The Design of Software (CLOSED)

A public forum for discussing the design of software, from the user interface to the code architecture. Now closed.

The "Design of Software" discussion group has been merged with the main Joel on Software discussion group.

The archives will remain online indefinitely.

O/R mapping - worth it?

I was talking with a programmer friend about the design I was trying out on the .NET app I'm working on, and he informed me that object-relational mapping is what I was doing.  So I started reading up on it.  Now I'm starting to wonder if what I'm doing is so wise.

Granted, it's nice to be able to use objects and collections instead of fooling around with DataRows, especially with many-to-many tables.
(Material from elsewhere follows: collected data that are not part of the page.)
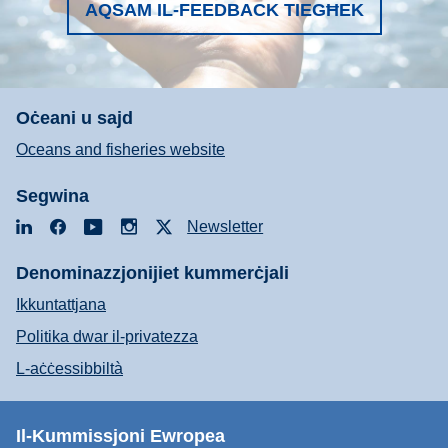
AQSAM IL-FEEDBACK TIEGĦEK
Oċeani u sajd
Oceans and fisheries website
Segwina
LinkedIn
Facebook
YouTube
Instagram
X
Newsletter
Denominazzjonijiet kummerċjali
Ikkuntattjana
Politika dwar il-privatezza
L-aċċessibbiltà
Il-Kummissjoni Ewropea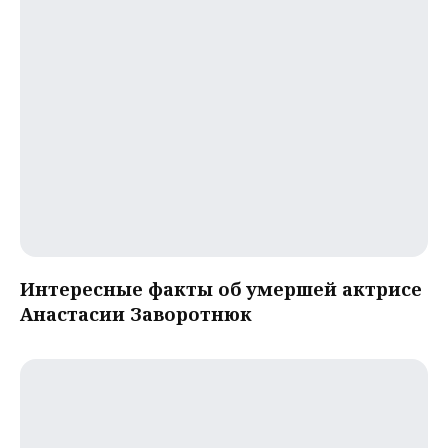
Интересные факты об умершей актрисе
Анастасии Заворотнюк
But the ORM tools out there seem overly complicated for stuff that's supposed to make my life easier.  And when I read about all the stuff you have to include if you roll your own, I have serious doubts about whether O/R mapping is really such a panacea; it seems like you end up duplicating everything a database does and then some.

So I would like to solicit some opinions on this.  Have you used O/R mapping in successful projects?  Was it easier than, say, typed DataSets?  Did you use a commercial or open source O/R mapper?  If so, how about the learning curve?  How long did it take you to become productive with it?
Kyralessa Send private email
Thursday, January 20, 2005
 
 
I find OR-mapping indespensible in practically any database-centric software, such as web apps. Not only it speeds up development, it makes the whole design more flexible because of being a useful, logical abstraction layer.

I program mainly in Perl, and Class::DBI is very easy to learn and use. I guess a similar thing in .NET would be more difficult to work with because of more static nature of the environment. But I think it still worth using, even just for the sake of architectural flexibility.

However, with OR mappers, like with all frameworks, it's hard to provide a good set features without assuming too much about application it's to be used in. There're many crappy attempts that create more problems than they solve. Choose carefully.
Egor
Thursday, January 20, 2005
 
 
If you want to understand O/R, you gotta check out Hibernate, the absolute state-of-the-art, best of the best, and its open source.  Its Java, but there's a .NET version out (not sure how much of the functionality has been ported).  The learning curve's a bit steep, but there are some good third-party round-trip tools that can autogenerate a lot of the config files and classes for you.

But back to your question, is it worth it?  YES!  Once you learn the tools (and the O/R thinking/programming process), you'll wonder how you ever lived without it.  It abstracts away tons of data access plumbing and allows you to prototype things much quicker, which lets you experiment with alternative designs really easily.

Warning, once you use it, strongly-typed datasets will seem clunky and lame.

Also the code is well laid-out and commented, so tweaking it to your needs is very easy.

Can you tell I like O/R (and Hibernate)?
dave Send private email
Thursday, January 20, 2005
 
 
Kyralessa,

In most cases you're better off without an ORM tool, the main reason being you're loosing some of the best features of the relation world (bulk transactions and random access to individual records).

The object world is in most cases too fine grained to yield good (if any) results. OOA&D promotes in-memory object graphs where objects can only be accessed only through an object path. Random access to any object in the graph is not an option and still a challenge to be solved.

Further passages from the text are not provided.